Solomon Islands is one of China’s closest partners in the region having struck a security agreement – the details have not been made public – with Beijing in 2022 after switching recognition from Taiwan to China in 2019, an act that provoked rioting in the capital, Honiara, in 2021.
Newsweek contacted the Royal Solomon Islands Police Force and the Chinese embassy in Honiara for comment.
China is not the only outside country offering policing support to Pacific Island states. In addition to Australia, the main partner, New Zealand is involved with Prime Minister Christopher Luxon signing a policing agreement in mid-March during a trip to Samoa that aims, among other things, to curb the drug trade from Latin America into the region.
Samoa lies just 45 miles away from the U.S territory of American Samoa. In a sign of the enormous scale of the region, Samoa is about 1,900 miles east of the Solomon Islands.
Concerns Over Geocriminality
The report also documented the presence of people with alleged ties to Chinese international crime rings who had participated in police activities in at least two countries, with photographs showing them occupying organisational or prominent roles at a launch event or wearing a police uniform.
That raised troubling questions, said Martin Thorley, Comolli’s co-author and a specialist in geocriminality, which is when states use organised crime to further domestic or foreign policy priorities.
“We’re currently at the stage where everyone is assessing what this increased Chinese presence in police cooperation and training means, and what the risks are and what the opportunities are, and it seems no one has considered that … alleged criminals are accepted at the periphery of this policing. They appear to be allowed in,” said Thorley in an interview.
Thorley said that Beijing had a track record of allowing allegedly criminal participation when it served the CCP state’s aims.

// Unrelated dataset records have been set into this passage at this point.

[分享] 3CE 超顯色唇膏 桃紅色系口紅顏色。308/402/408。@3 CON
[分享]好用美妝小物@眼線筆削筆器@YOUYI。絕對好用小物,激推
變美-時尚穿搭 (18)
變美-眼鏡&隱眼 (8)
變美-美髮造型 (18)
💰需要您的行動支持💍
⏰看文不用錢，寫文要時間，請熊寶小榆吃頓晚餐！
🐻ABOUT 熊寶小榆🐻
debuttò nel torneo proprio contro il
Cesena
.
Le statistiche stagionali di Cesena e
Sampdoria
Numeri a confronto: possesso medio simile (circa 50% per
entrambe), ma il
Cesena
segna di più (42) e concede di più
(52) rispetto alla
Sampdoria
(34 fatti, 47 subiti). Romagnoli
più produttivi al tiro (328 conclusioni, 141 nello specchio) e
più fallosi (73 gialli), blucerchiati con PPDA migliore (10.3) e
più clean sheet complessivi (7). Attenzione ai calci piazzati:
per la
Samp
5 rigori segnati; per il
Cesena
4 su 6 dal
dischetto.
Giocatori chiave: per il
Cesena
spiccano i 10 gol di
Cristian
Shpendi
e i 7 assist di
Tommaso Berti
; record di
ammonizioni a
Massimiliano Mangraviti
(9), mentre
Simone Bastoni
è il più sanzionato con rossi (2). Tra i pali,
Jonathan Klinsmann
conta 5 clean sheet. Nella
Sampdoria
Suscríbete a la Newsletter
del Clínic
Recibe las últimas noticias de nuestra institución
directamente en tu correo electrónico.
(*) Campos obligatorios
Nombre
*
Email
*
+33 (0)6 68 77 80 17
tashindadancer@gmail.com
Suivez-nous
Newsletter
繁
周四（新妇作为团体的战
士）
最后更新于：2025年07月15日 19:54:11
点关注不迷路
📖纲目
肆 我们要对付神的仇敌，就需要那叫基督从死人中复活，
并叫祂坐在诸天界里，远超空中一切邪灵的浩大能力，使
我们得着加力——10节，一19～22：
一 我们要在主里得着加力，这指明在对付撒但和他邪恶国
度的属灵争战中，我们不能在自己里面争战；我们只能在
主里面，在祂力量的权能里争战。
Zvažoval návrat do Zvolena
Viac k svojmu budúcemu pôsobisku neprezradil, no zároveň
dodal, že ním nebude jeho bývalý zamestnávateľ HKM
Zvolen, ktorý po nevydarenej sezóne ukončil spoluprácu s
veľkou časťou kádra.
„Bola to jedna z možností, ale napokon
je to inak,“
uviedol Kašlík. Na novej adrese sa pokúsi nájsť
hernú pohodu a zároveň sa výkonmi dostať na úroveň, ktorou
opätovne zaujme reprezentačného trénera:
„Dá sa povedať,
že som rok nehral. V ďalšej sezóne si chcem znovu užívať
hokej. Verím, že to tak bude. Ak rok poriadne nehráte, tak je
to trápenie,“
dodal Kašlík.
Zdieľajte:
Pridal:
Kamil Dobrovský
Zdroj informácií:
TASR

There were differences between cooperating with China’s Ministry of Public Security and with the police forces in democratic nations, said Brady.
China’s police – the Ministry of Public Security – was also China’s central authority responsible for counter-intelligence, dissident-suppression and counter-terrorism, with an external role to hunt opponents of the CCP as well as immigration and other duties, Brady said.
“So, if you’ve got Chinese police embedded in your country, you’ve got spies,” Brady said.
Brady cited a 2025 report on Samoa published by a Czech Republic-based research organisation, Sinopsis, which found that police cooperation had become “a central pillar of China’s expanding dual use presence in the Pacific,” with Beijing aiming to set up a cross-Pacific policing network in parallel to the existing order. Many interactions remained unpublicised, according to the report, where Brady was a co-author.
Efforts to contact the Ministry of Public Security in Beijing by telephone, through a number listed on the ministry’s website, failed, with the number apparently not operational.
Pacific states have agency
Like Comolli, Brady said that Pacific Island states, though small and in need of a variety of law-and-order support, were exercising agency to push back against China’s expanding police presence, albeit unevenly, and that there was a real need on the ground for assistance.
But across the region, she said, “the weakest links are the Solomons, Kiribati and Vanuatu. All the others have understood you can’t go too far with this.’
Newsweek contacted the Vanuatu government for comment. An email to Kiribati’s Ministry of Justice bounced back.
China’s efforts were bumping up established partners such as Australia, sometimes in tense ways, according to Comolli’s report.
“Interviews conducted for this report include accounts that Chinese Police Liaison Team personnel have, in some instances, sought to discourage or intimidate law enforcement advisers from other 4 countries from operating in the same environment,” the report said.
“While such behaviour is not uniform, it signals a willingness in certain contexts to compete directly at the operational level, rather than simply coexisting alongside traditional partners,” it said.